OdpowiedzUsuńnie miałam tej z pharmaceris, ale ta z floslek rzeczywiście jest bardziej zwarta niż inne
UsuńJest dobra, probowalam :))
OdpowiedzUsuńjeśli masz chwile zostaw po sobie slad u mnie- www.madeleinelife.blogspot.com :) zaobserwowalas mnie? zrewanzuje się na pewno! :)
pewnie :)
Usuńfajna pianka. pozdrawiam
OdpowiedzUsuń:)
Usuńbrzmi ciekawie :) ja właśnie lubię takie delikatniejsze kosmetyki do mycia twarzy :)
OdpowiedzUsuńokazała się być bardzo delikatna
Usuńmiałam ten kosmetyk :) Jest bardzo delikatny właśnie taki jak lubię :)

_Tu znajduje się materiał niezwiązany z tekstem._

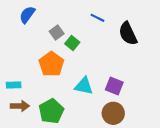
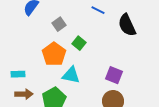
green square: (72, 43) -> (79, 43), moved
cyan triangle: (84, 86) -> (71, 75), moved

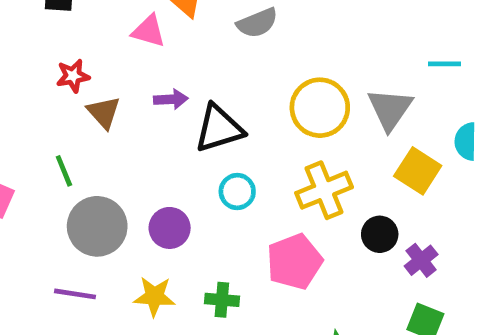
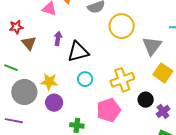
purple arrow: (171, 99) -> (58, 38), turned -80
yellow circle: (320, 108) -> (122, 26), moved
green line: (64, 171) -> (11, 68), turned -48
purple circle: (170, 228) -> (54, 103), moved
yellow star: (154, 296) -> (49, 82), moved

OdpowiedzUsuńNajbardziej wydajny kosmetyk do oczyszczania twarzy z jakim miałam do czynienia. Stosuję ją od kilku miesięcy i nadal dna ,,nie widać".
OdpowiedzUsuńli_lia
http://lilia.celes.ayz.pl/blog/
Nie przepadam za formułą pianek :)
OdpowiedzUsuńLubię pianki do mycia :) przydałaby się taka i dla mnie :)
OdpowiedzUsuńniestety nie używała :)
OdpowiedzUsuńhttp://monika-agness.blogspot.com/
Lubię też takie różne produkty do mycia używać do prania pędzli :)

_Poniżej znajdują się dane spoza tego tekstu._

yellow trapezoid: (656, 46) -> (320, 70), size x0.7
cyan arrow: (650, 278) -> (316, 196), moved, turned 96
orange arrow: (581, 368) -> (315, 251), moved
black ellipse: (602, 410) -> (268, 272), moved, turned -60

OdpowiedzUsuńChętnie wypróbowałabym tą piankę :)
OdpowiedzUsuńsłyszałam, że bardzo dobra jest też pianka z Pharmaceris do cery wrażliwej, ale z tego co wiem jest też do cery tłustej/mieszanej :)
Usuńczyli takiej jak moja
UsuńObecnie korzystam z innej pianki do mycia twarzy i również spełnia się rewelacyjnie ;)

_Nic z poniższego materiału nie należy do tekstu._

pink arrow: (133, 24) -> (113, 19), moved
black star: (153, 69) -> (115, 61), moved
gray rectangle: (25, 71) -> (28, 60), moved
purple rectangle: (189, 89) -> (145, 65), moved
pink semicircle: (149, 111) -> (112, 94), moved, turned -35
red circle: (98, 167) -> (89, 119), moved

OdpowiedzUsuńZapraszam do wzajemnego obserwowania ;)
Oraz na WAKACYJNE ROZDANIE na www.aneczka84.blogspot.com
zajrzę
UsuńBrzmi dobrze ;)
OdpowiedzUsuńFajny blog^^
Obserwujemy? Ja już! ;)
http://codzia-blog.blogspot.com/
Nie miałam, ale po taka pianke dla odmiany chętnie bym sięgła. Ciekawi mnie również krem do twarzy z tej serii, wiesz może o nim coś więcej? :D
OdpowiedzUsuńmam ten krem i jest w użyciu, jak na razie sprawdza się świetnie. Recenzja będzie :)
UsuńBrzmi zachęcająco
OdpowiedzUsuńja korzystam z innej pianki, ale ta jest interesująca :)
OdpowiedzUsuńTroszkę mam na nią ochotę, brak zgrzytu jest dla mnie zaletą.
OdpowiedzUsuńŚwietne
OdpowiedzUsuńOsobiście nie przepadam za piankami :P Jakiś czas temu kupiłam piankę Rival de Loop tylko dla opakowania i nie byłam w stanie jej wylać (marnotrawstwo) i w końcu ją zużyłam... Działała dobrze, ale ta forma po prostu mi nie odpowiada.